Inspiration, and a code chart

by Michael S. Kaplan, published on 2008/11/03 10:01 -05:00, original URI: http://blogs.msdn.com/b/michkap/archive/2008/11/03/9029808.aspx

Way back in September after I did that presentation at the Internationalization and Unicode conference that I mentioned and provided the slides of in Behind the Proposed Change to Tamil in Unicode (five different ways), Scott sent me the following via the contact list:

I think that what Scott did here was excellent, and I did not note anything horribly wrong at all....

Because even though that is the secret hope I have for some of my talks (especially including this one), it is really awesome to see it spelled out in such a way.
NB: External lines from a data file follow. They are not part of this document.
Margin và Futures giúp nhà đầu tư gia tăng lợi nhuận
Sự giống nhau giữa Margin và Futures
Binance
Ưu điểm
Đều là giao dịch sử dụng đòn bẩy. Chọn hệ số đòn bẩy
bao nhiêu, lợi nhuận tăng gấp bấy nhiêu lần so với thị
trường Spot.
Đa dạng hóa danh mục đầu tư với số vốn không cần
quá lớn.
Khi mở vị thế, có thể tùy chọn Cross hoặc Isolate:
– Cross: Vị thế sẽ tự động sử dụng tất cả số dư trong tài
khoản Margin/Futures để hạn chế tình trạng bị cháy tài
The chart he provided was similar top but not the sam as the ones I provided in Learn Tamil in 30 Days (or something like that), and help people look at Tamil in Unicode the way that they might learn Tamil, something the simple code allocation chart would never be able to do -- in its own way something Uniciode cannot do without prioviding this same crucial bit of infomation in a familar form.

Thanks, Scott -- both for this and for supporting my non-interferece policies WRT Wikipedia! :-)
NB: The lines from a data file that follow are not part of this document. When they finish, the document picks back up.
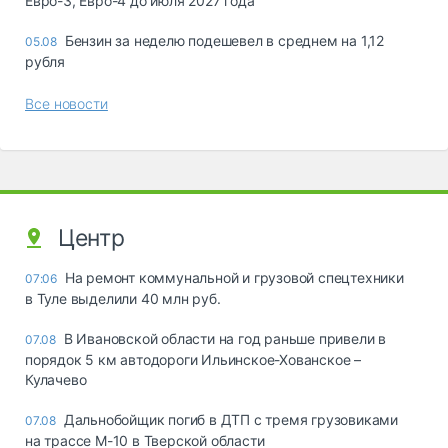
Евро-3, Евро-4 до июля 2027 года
Бензин за неделю подешевел в среднем на 1,12
05.08
рубля
Все новости
Центр
На ремонт коммунальной и грузовой спецтехники
07:06
в Туле выделили 40 млн руб.
В Ивановской области на год раньше привели в
07.08
порядок 5 км автодороги Ильинское-Хованское –
Кулачево
Дальнобойщик погиб в ДТП с тремя грузовиками
07.08
на трассе М-10 в Тверской области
Which reminds me that I promised to talk more about some of the issues I didn't have time to cover in the talk. I'll be sure to get on that....

Michael, thanks again for the inspiration, and for your kind words.
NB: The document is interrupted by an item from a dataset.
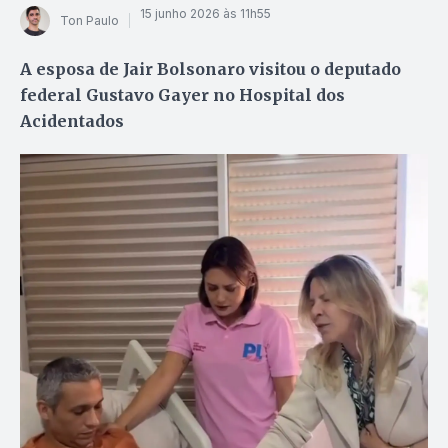
15 junho 2026 às 11h55
Ton Paulo
A esposa de Jair Bolsonaro visitou o deputado
federal Gustavo Gayer no Hospital dos
Acidentados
I have recently revised the Tamil script Wikipedia page to add rows to the Unicode syllabary for syllables starting with J-, SS-, S-, H-, and KSS-, following a similar addition to the Tamil compound table earlier in the article.

I must admit, my knowledge of Tamil script is quite limited, and I have been drawing heavily on the work of others in additions to the Tamil script Wikipedia article. I have limited to the scope of the Unicode syllabary chart to those Tamil compounds listed earlier in the article, because I don't truly understand what ought to be listed in this page.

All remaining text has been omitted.